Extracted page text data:
========================================================================
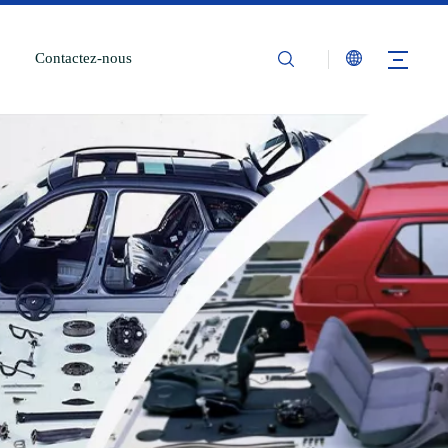
Contactez-nous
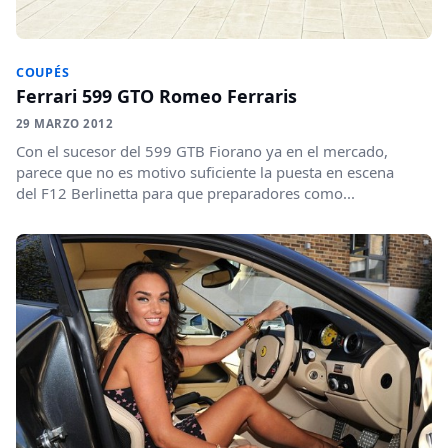
COUPÉS
Ferrari 599 GTO Romeo Ferraris
29 MARZO 2012
Con el sucesor del 599 GTB Fiorano ya en el mercado,
parece que no es motivo suficiente la puesta en escena
del F12 Berlinetta para que preparadores como...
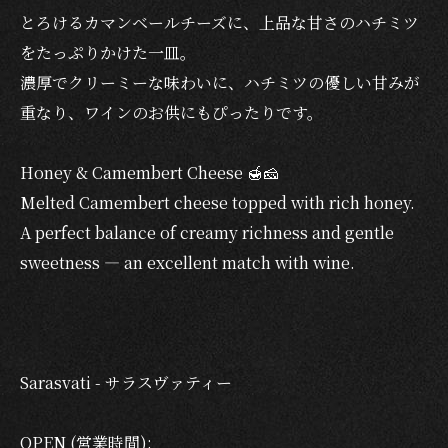
とろけるカマンベールチーズに、上品な甘さのハチミツ
をたっぷりかけた一皿。
濃厚でクリーミーな味わいに、ハチミツの優しい甘みが
重なり、ワインのお供にもぴったりです。
Honey & Camembert Cheese 🍯🧀
Melted Camembert cheese topped with rich honey.
A perfect balance of creamy richness and gentle
sweetness — an excellent match with wine.
Sarasvati - サラスヴァティー
OPEN (営業時間):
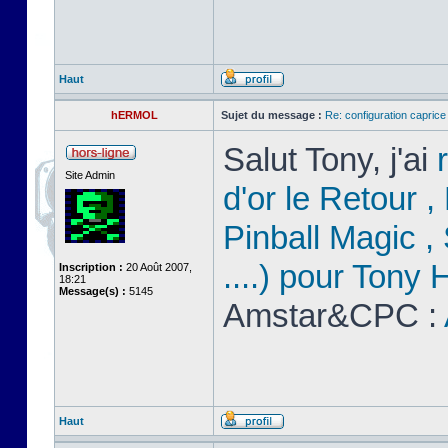
Haut
hERMOL
Sujet du message :
Re: configuration capric
Salut Tony, j'ai
Site Admin
d'or le Retour 
Pinball Magic 
....) pour Tony
Inscription :
20 Août 2007,
18:21
Message(s) :
5145
Amstar&CPC :
Haut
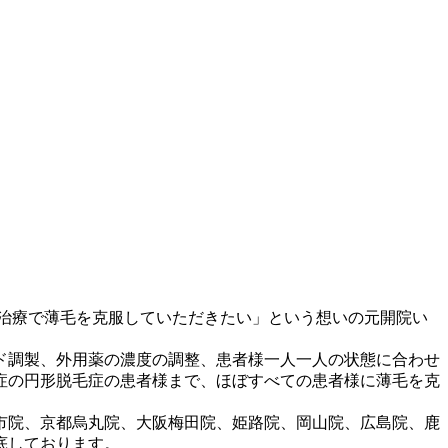
治療で薄毛を克服していただきたい」という想いの元開院い
ド調製、外用薬の濃度の調整、患者様一人一人の状態に合わせ
重症の円形脱毛症の患者様まで、ほぼすべての患者様に薄毛を克
市院、京都烏丸院、大阪梅田院、姫路院、岡山院、広島院、鹿
底しております。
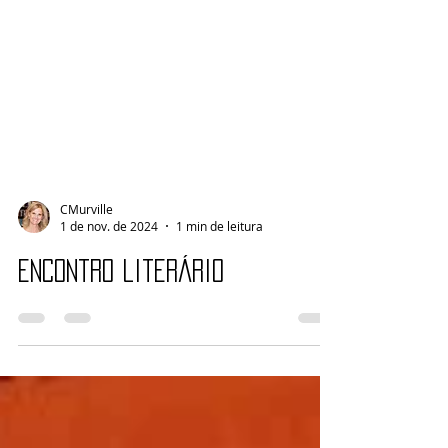
CMurville
1 de nov. de 2024
1 min de leitura
Encontro literário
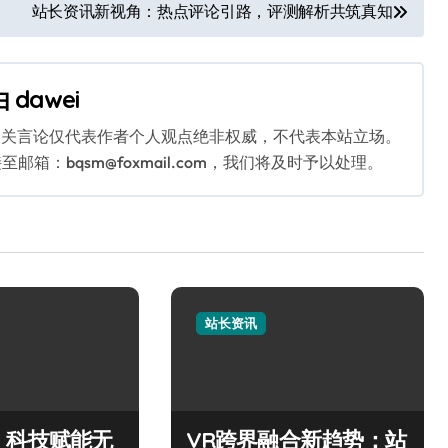
站长资讯新视角：热点评论引路，评测解析共筑真知
由
dawei
相关言论仅代表作者个人观点绝非权威，不代表本站立场。
：bqsm@foxmail.com，我们将及时予以处理。
站长资讯
，科技赋能无
VR跨界融合新趋势：站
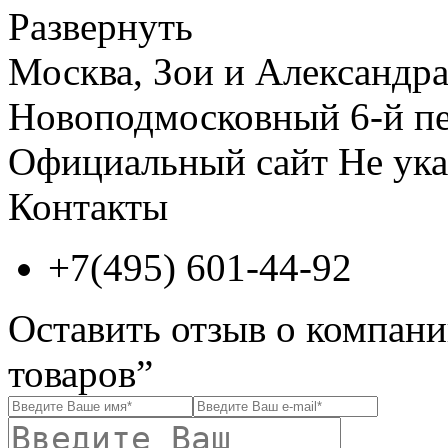
Развернуть
Москва, Зои и Александра
Новоподмосковный 6-й пе
Официальный сайт
Не ука
Контакты
+7(495) 601-44-92
Оставить отзыв о компани
товаров”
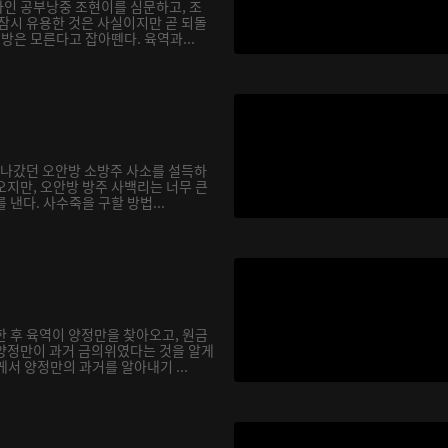
인 공부낭중 조현이를 심문하고, 조
 잠시 유용한 것은 사실이지만 곧 되돌
행방은 모른다고 잡아뗀다. 육역과...
을 나갔던 오안방 소방주 사소를 설득하
오지만, 오안방 방주 사백리는 너무 큰
 낸다. 사수죽을 구할 방법...
한 후 육역이 양정만을 찾아오고, 원금
양정만이 과거 금의위였다는 것을 알게
서 양정만의 과거를 알아내기 ...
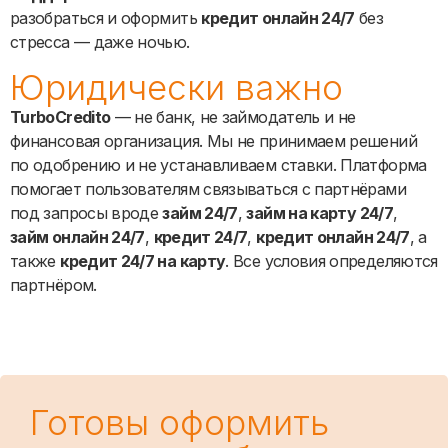
разобраться и оформить
кредит онлайн 24/7
без
стресса — даже ночью.
Юридически важно
TurboCredito
— не банк, не займодатель и не
финансовая организация. Мы не принимаем решений
по одобрению и не устанавливаем ставки. Платформа
помогает пользователям связываться с партнёрами
под запросы вроде
займ 24/7
,
займ на карту 24/7
,
займ онлайн 24/7
,
кредит 24/7
,
кредит онлайн 24/7
, а
также
кредит 24/7 на карту
. Все условия определяются
партнёром.
Готовы оформить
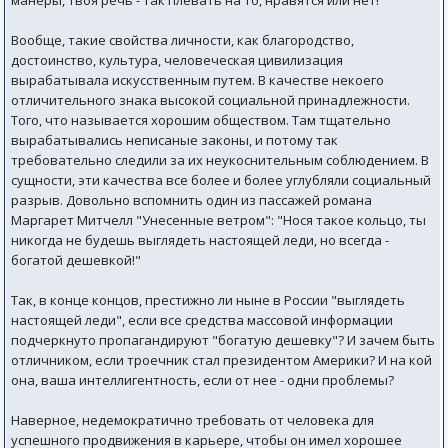
манеры, твоя речь - так плевать на то, нравятся или нет!
Вообще, такие свойства личности, как благородство,
достоинство, культура, человеческая цивилизация
вырабатывала искусственным путем. В качестве некоего
отличительного знака высокой социальной принадлежности.
Того, что называется хорошим обществом. Там тщательно
вырабатывались неписаные законы, и потому так
требовательно следили за их неукоснительным соблюдением. В
сущности, эти качества все более и более углубляли социальный
разрыв. Довольно вспомнить один из пассажей романа
Маргарет Митчелл "Унесенные ветром": "Нося такое кольцо, ты
никогда не будешь выглядеть настоящей леди, но всегда -
богатой дешевкой!"
Так, в конце концов, престижно ли ныне в России "выглядеть
настоящей леди", если все средства массовой информации
подчеркнуто пропагандируют "богатую дешевку"? И зачем быть
отличником, если троечник стал президентом Америки? И на кой
она, ваша интеллигентность, если от нее - одни проблемы?
Наверное, недемократично требовать от человека для
успешного продвижения в карьере, чтобы он имел хорошее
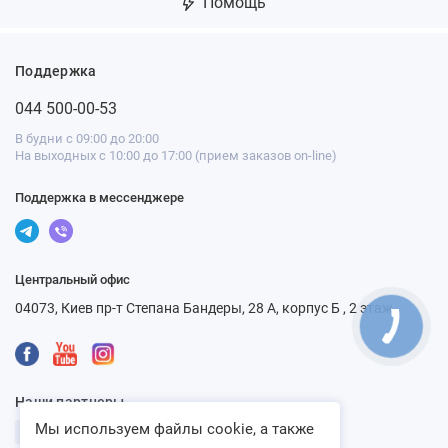
Помощь
Поддержка
044 500-00-53
В будни с 09:00 до 20:00
На выходных с 10:00 до 17:00 (прием заказов on-line)
Поддержка в мессенджере
Центральный офис
04073, Киев пр-т Степана Бандеры, 28 А, корпус Б , 2 этаж
Наши партнеры
Мы используем файлы cookie, а также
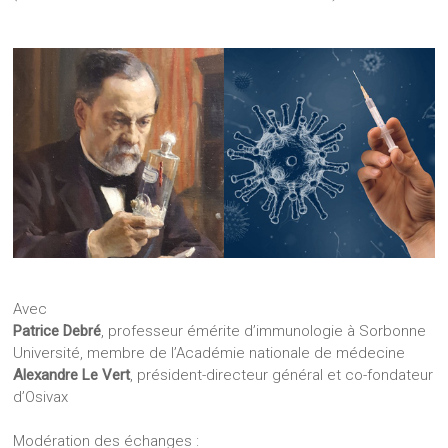
Avec
Patrice Debré
, professeur émérite d’immunologie à Sorbonne
Université, membre de l’Académie nationale de médecine
Alexandre Le Vert
, président-directeur général et co-fondateur
d’Osivax
Modération des échanges :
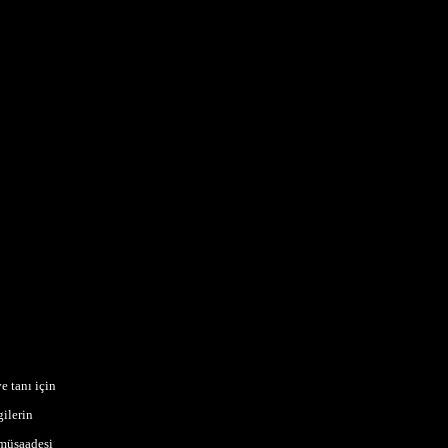
e tanı için
ilerin
 müsaadesi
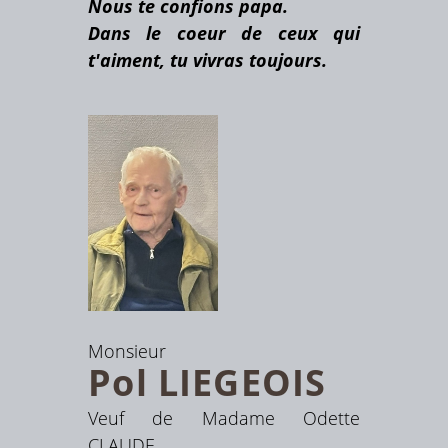
Nous te confions papa.
Dans le coeur de ceux qui
t'aiment, tu vivras toujours.
Monsieur
Pol
LIEGEOIS
Veuf de Madame Odette
CLAUDE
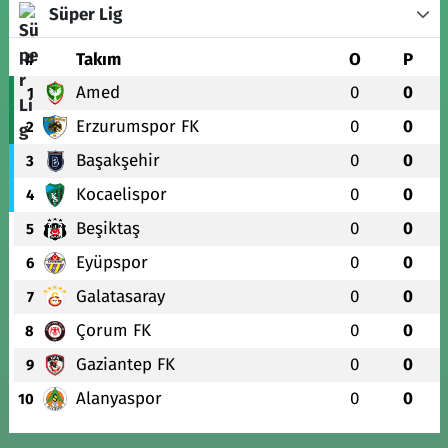
Süper Lig
#
Takım
O
P
Amed
0
0
1
Erzurumspor FK
0
0
2
Başakşehir
0
0
3
Kocaelispor
0
0
4
Beşiktaş
0
0
5
Eyüpspor
0
0
6
Galatasaray
0
0
7
Çorum FK
0
0
8
Gaziantep FK
0
0
9
Alanyaspor
0
0
10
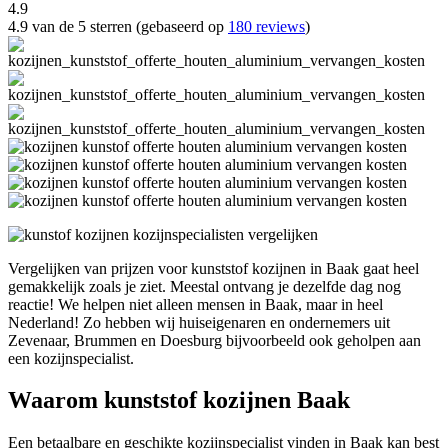
4.9
4.9 van de 5 sterren (gebaseerd op
180 reviews
)
Vergelijken van prijzen voor kunststof kozijnen in Baak gaat heel
gemakkelijk zoals je ziet. Meestal ontvang je dezelfde dag nog
reactie! We helpen niet alleen mensen in Baak, maar in heel
Nederland! Zo hebben wij huiseigenaren en ondernemers uit
Zevenaar, Brummen en Doesburg bijvoorbeeld ook geholpen aan
een kozijnspecialist.
Waarom kunststof kozijnen Baak
Een betaalbare en geschikte kozijnspecialist vinden in Baak kan best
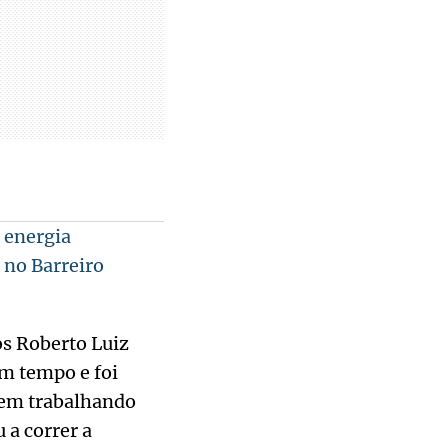
 energia
no Barreiro
s Roberto Luiz
m tempo e foi
 vem trabalhando
 a correr a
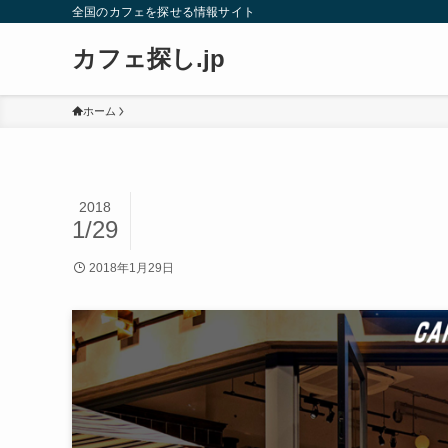
全国のカフェを探せる情報サイト
カフェ探し.jp
ホーム
2018
1/29
2018年1月29日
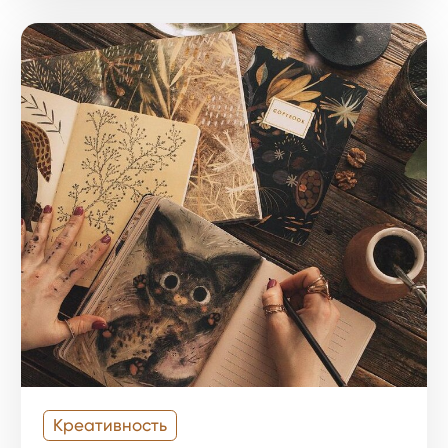
Креативность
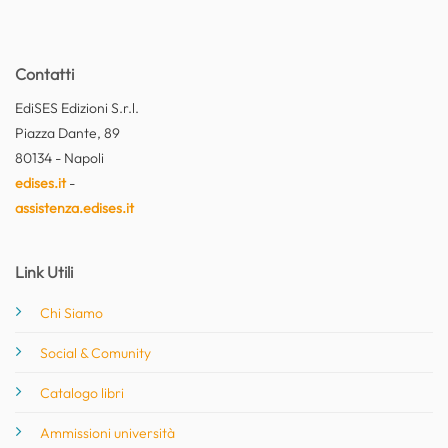
Contatti
EdiSES Edizioni S.r.l.
Piazza Dante, 89
80134 - Napoli
edises.it
-
assistenza.edises.it
Link Utili
Chi Siamo
Social & Comunity
Catalogo libri
Ammissioni università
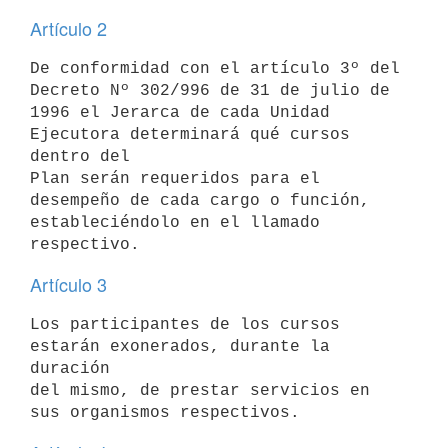
Artículo 2
De conformidad con el artículo 3º del 
Decreto Nº 302/996 de 31 de julio de

1996 el Jerarca de cada Unidad 
Ejecutora determinará qué cursos 
dentro del

Plan serán requeridos para el 
desempeño de cada cargo o función,

estableciéndolo en el llamado 
Artículo 3
Los participantes de los cursos 
estarán exonerados, durante la 
duración

del mismo, de prestar servicios en 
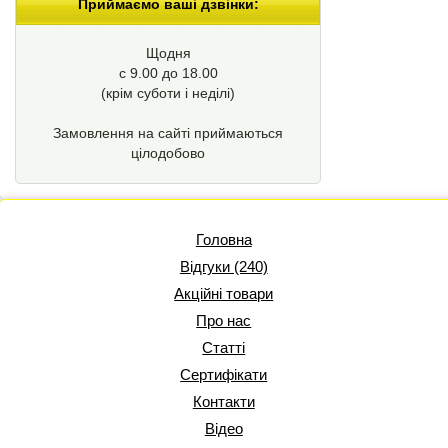
Приймаємо ваші дзвінки:
Щодня
с 9.00 до 18.00
(крім суботи і неділі)
Замовлення на сайті приймаються
цілодобово
Головна
Відгуки (240)
Акційні товари
Про нас
Статті
Сертифікати
Контакти
Відео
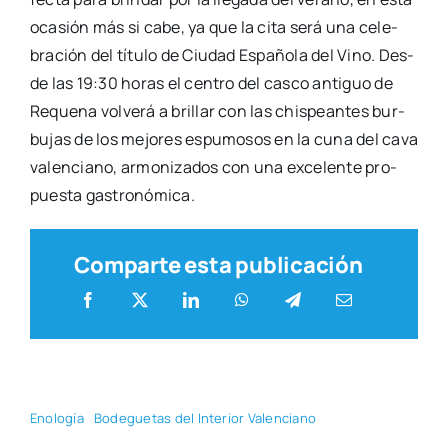
oca­sión más si cabe, ya que la cita será una cele­
bra­ción del títu­lo de Ciu­dad Espa­ño­la del Vino. Des­
de las 19:30 horas el cen­tro del cas­co anti­guo de
Reque­na vol­ve­rá a bri­llar con las chis­pean­tes bur­
bu­jas de los mejo­res espu­mo­sos en la cuna del cava
valen­ciano, armo­ni­za­dos con una exce­len­te pro­
pues­ta gas­tro­nó­mi­ca.
Comparte esta publicación
Eno­lo­gía
Bode­gue­tas del Inte­rior Valen­ciano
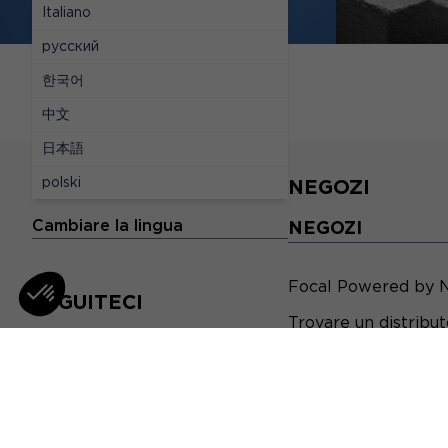
Italiano
русский
한국어
中文
日本語
polski
LE LINGUE
NEGOZI
Cambiare la lingua
NEGOZI
Focal Powered by 
SEGUITECI
Trovare un distribu
youtube
instagram
facebook
x
linkedin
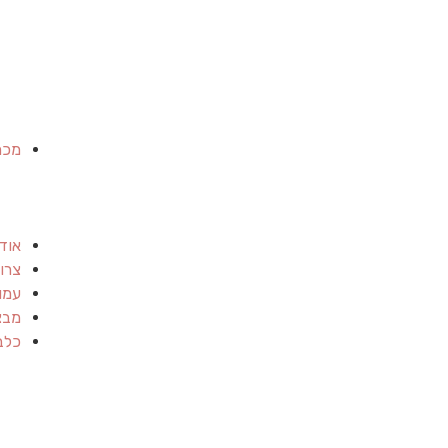
מכר
אוד
צרו
עמו
מבצ
כלב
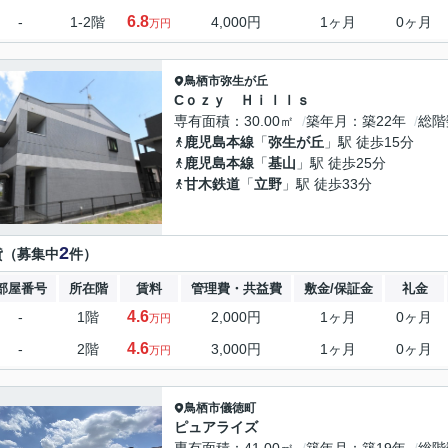
6.8
-
1-2階
4,000円
1ヶ月
0ヶ月
万円
鳥栖市
弥生が丘
Cｏｚｙ Ｈｉｌｌｓ
専有面積
30.00㎡
築年月
築22年
総階
鹿児島本線
「
弥生が丘
」駅 徒歩15分
鹿児島本線
「
基山
」駅 徒歩25分
甘木鉄道
「
立野
」駅 徒歩33分
2
貸（募集中
件）
部屋番号
所在階
賃料
管理費・共益費
敷金/保証金
礼金
4.6
-
1階
2,000円
1ヶ月
0ヶ月
万円
4.6
-
2階
3,000円
1ヶ月
0ヶ月
万円
鳥栖市
儀徳町
ピュアライズ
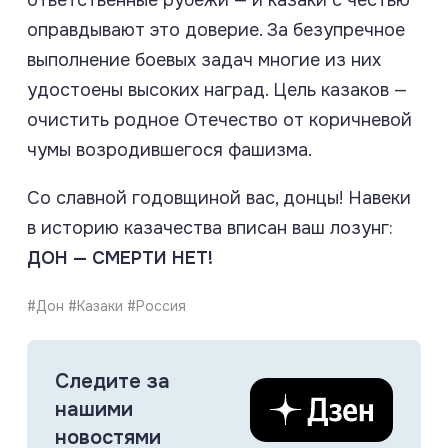
оправдывают это доверие. За безупречное
выполнение боевых задач многие из них
удостоены высоких наград. Цель казаков —
очистить родное Отечество от коричневой
чумы возродившегося фашизма.
Со славной годовщиной вас, донцы! Навеки
в историю казачества вписан ваш лозунг:
ДОН — СМЕРТИ НЕТ!
#Дон #Казаки #Россия
Следите за
нашими
новостями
========================================================================
▶ [REQUIRED ACTION] The lines from the one containing "выполнение боевых задач многие из них" through the last line of the records are the answer; set them down exactly and add nothing.

▶ [RESPONSE]
выполнение боевых задач многие из них
удостоены высоких наград. Цель казаков —
очистить родное Отечество от коричневой
чумы возродившегося фашизма.
Со славной годовщиной вас, донцы! Навеки
в историю казачества вписан ваш лозунг:
ДОН — СМЕРТИ НЕТ!
#Дон #Казаки #Россия
Следите за
нашими
новостями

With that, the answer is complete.